Whole blood was collected from male and female 8–12 week old F12+/+, F12+/- and F12−/− littermates by injection of 200 μL of 3.8% sodium citrate (Ricca Chemical Co, Arlington, TX) into the inferior vena cava followed by collection of 600 μL of whole blood. Complete blood counts were determined using an automated analyzer (Element HT5, Heska, Loveland, CO). Platelet poor plasma was generated by centrifugation of whole blood at 4500 × g for 15 min at room temperature. Plasma FXII antigen levels were determined by ELISA (IMSFXIIKTT, Innovative Research, Novi, MI) and by western blotting (anti-FXII primary antibody, Affinity Biologicals).

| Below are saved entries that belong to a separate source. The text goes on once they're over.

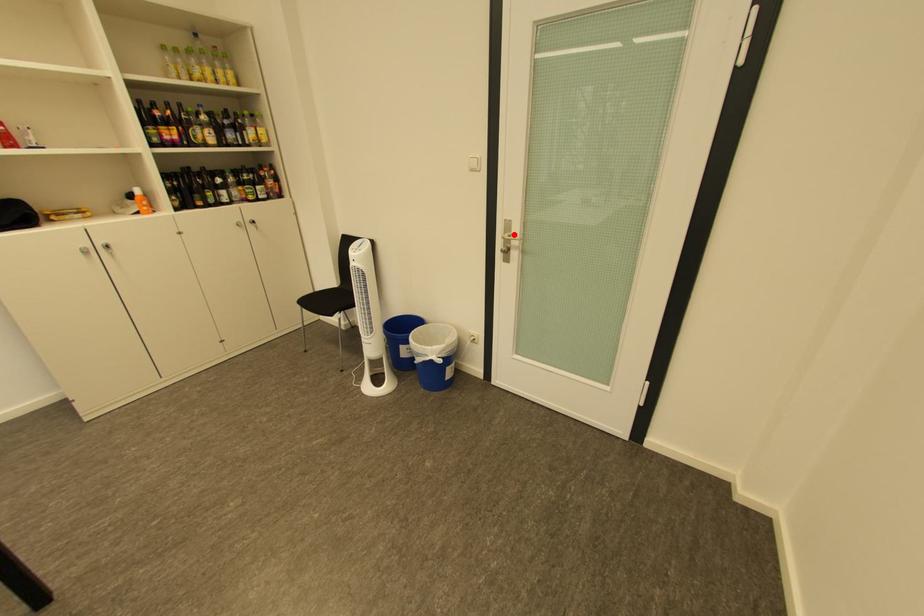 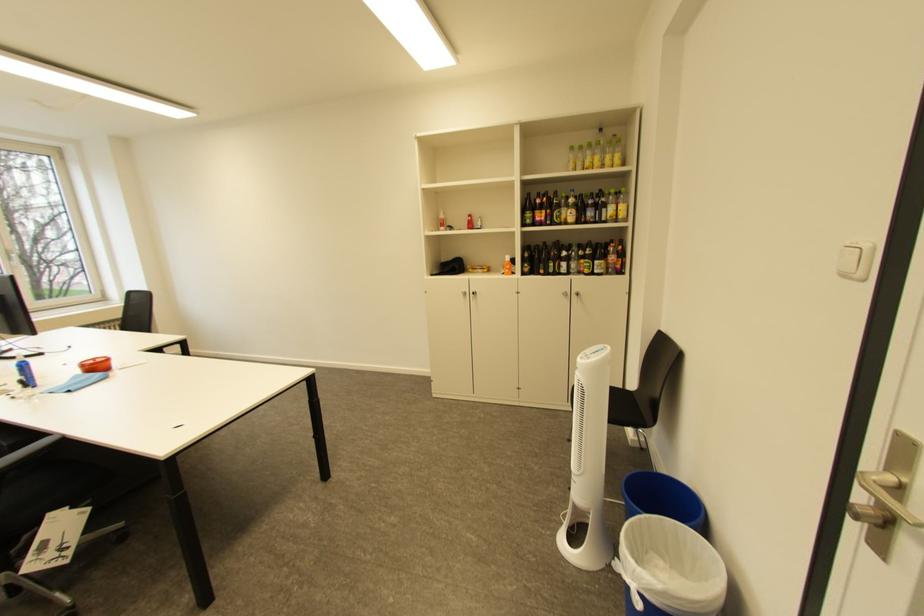 Question: I am providing you with two images of the same scene from different viewpoints. Given a red point in image1, look at the same physical point in image2. Is it:

Choices:
 (A) Closer to the viewpoint
 (B) Farther from the viewpoint

Answer: (B) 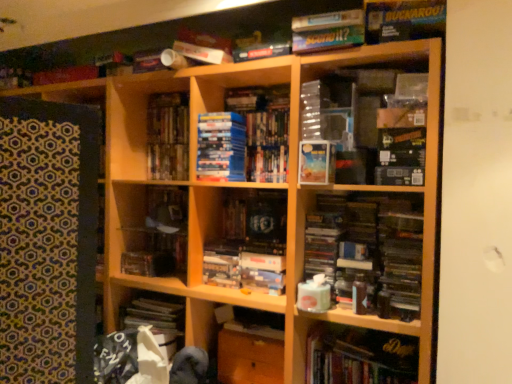 Question: Is hardcover book at lower right, arranged as the first book when ordered from the bottom, surrounding wooden shelf at center, marked as the second cabinet in a right-to-left arrangement?

Choices:
 (A) no
 (B) yes

Answer: (A)

Question: Does hardcover book at lower right, arranged as the first book when ordered from the bottom, have a larger size compared to wooden shelf at center, the 1th cabinet when ordered from left to right?

Choices:
 (A) yes
 (B) no

Answer: (A)

Question: Is hardcover book at lower right, arranged as the first book when ordered from the bottom, smaller than wooden shelf at center, which ranks as the second cabinet in bottom-to-top order?

Choices:
 (A) yes
 (B) no

Answer: (B)

Question: From a real-world perspective, does hardcover book at lower right, acting as the sixth book starting from the top, stand above wooden shelf at center, which is the 1th cabinet from top to bottom?

Choices:
 (A) yes
 (B) no

Answer: (B)

Question: Is the depth of hardcover book at lower right, acting as the sixth book starting from the top, less than that of wooden shelf at center, marked as the second cabinet in a right-to-left arrangement?

Choices:
 (A) no
 (B) yes

Answer: (B)

Question: From a real-world perspective, is hardcover book at lower right, arranged as the first book when ordered from the bottom, below wooden shelf at center, the 1th cabinet when ordered from left to right?

Choices:
 (A) yes
 (B) no

Answer: (A)

Question: Considering the relative positions of wooden cabinet at center, the 2th cabinet positioned from the top, and hardcover books at center, marked as the fourth book in a bottom-to-top arrangement, in the image provided, is wooden cabinet at center, the 2th cabinet positioned from the top, behind hardcover books at center, marked as the fourth book in a bottom-to-top arrangement,?

Choices:
 (A) no
 (B) yes

Answer: (A)

Question: Is wooden cabinet at center, the 2th cabinet positioned from the top, to the left of hardcover books at center, which ranks as the 3th book in top-to-bottom order, from the viewer's perspective?

Choices:
 (A) no
 (B) yes

Answer: (A)

Question: Considering the relative sizes of wooden cabinet at center, the 2th cabinet positioned from the top, and hardcover books at center, marked as the fourth book in a bottom-to-top arrangement, in the image provided, is wooden cabinet at center, the 2th cabinet positioned from the top, thinner than hardcover books at center, marked as the fourth book in a bottom-to-top arrangement,?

Mouse femoral vein electrolytic injury model

Male 8–12 week old F12+/+, F12+/−, and F12−/− littermates were subjected to a femoral vein electrolytic injury model of venous thrombosis24. Male mice were used exclusively to ensure consistency in vessel diameter. Anesthetized mice were administered Alexa488-labeled anti-GPIX antibody (4 μg/mouse, Emfret Analytics, Germany) and Alexa647-labeled anti-fibrin antibody (2 μg/mouse, clone 59D8, in-house) intravenously to label platelets and fibrin respectively. A 100 μm diameter stainless steel wire was used to apply a 1.5 V direct current at 0.02 A generated by a linear power supply (DP832, Rigol, Beavertown, OR) to the ventral surface of the femoral vein for 30 s to induce an electrolytic injury. Accumulation of fluorescently labeled platelets and fibrin was monitored by intravital videomicroscopy using a stereo microscope (SMZ25, Nikon, Tokyo, Japan) coupled to a digital camera (ORCA Flash 4.0, Hamamatsu, Japan). Data were analyzed using NIS-Elements software (Nikon, Tokyo, Japan). The operator (D.S.P.) was blinded to animal genotype.

Reporting summary

Further information on research design is available in the Nature Portfolio Reporting Summary linked to this article.